I hadn’t thought of them as Christmas Trees.
I doubt if I was tempted for a moment
To sell them off their feet to go in cars
And leave the slope behind the house all bare,
Where the sun shines now no warmer than the moon.
I’d hate to have them know it if I was.
Yet more I’d hate to hold my trees except
As others hold theirs or refuse for them,
Beyond the time of profitable growth,
The trial by market everything must come to.
I dallied so much with the thought of selling.
Then whether from mistaken courtesy
And fear of seeming short of speech, or whether
From hope of hearing good of what was mine, I said,
“There aren’t enough to be worth while.”
“I could soon tell how many they would cut,
You let me look them over.”

                                                     “You could look.
But don’t expect I’m going to let you have them.”
Pasture they spring in, some in clumps too close
That lop each other of boughs, but not a few
Quite solitary and having equal boughs
All round and round. The latter he nodded “Yes” to,
Or paused to say beneath some lovelier one,
With a buyer’s moderation, “That would do.”
I thought so too, but wasn’t there to say so.
We climbed the pasture on the south, crossed over,
And came down on the north. He said, “A thousand.”

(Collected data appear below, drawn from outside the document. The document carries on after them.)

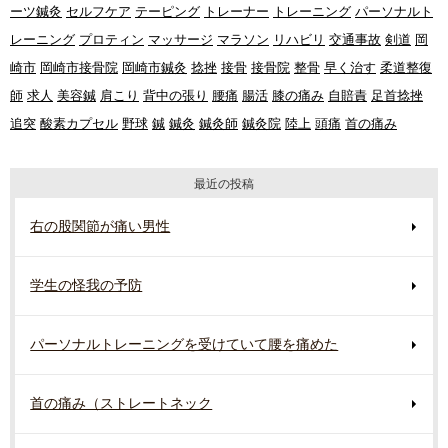
ーツ鍼灸
セルフケア
テーピング
トレーナー
トレーニング
パーソナルト
レーニング
プロティン
マッサージ
マラソン
リハビリ
交通事故
剣道
岡
崎市
岡崎市接骨院
岡崎市鍼灸
捻挫
接骨
接骨院
整骨
早く治す
柔道整復
師
求人
美容鍼
肩こり
背中の張り
腰痛
腸活
膝の痛み
自賠責
足首捻挫
追突
酸素カプセル
野球
鍼
鍼灸
鍼灸師
鍼灸院
陸上
頭痛
首の痛み
最近の投稿
右の股関節が痛い男性
学生の怪我の予防
パーソナルトレーニングを受けていて腰を痛めた
首の痛み（ストレートネック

“A thousand Christmas trees!—at what apiece?”

He felt some need of softening that to me:
“A thousand trees would come to thirty dollars.”

Then I was certain I had never meant
To let him have them. Never show surprise!
But thirty dollars seemed so small beside
The extent of pasture I should strip, three cents
(For that was all they figured out apiece),
Three cents so small beside the dollar friends
I should be writing to within the hour
Would pay in cities for good trees like those,
Regular vestry-trees whole Sunday Schools
Could hang enough on to pick off enough.
A thousand Christmas trees I didn’t know I had!
Worth three cents more to give away than sell,
As may be shown by a simple calculation.
Too bad I couldn’t lay one in a letter.
I can’t help wishing I could send you one,
In wishing you herewith a Merry Christmas.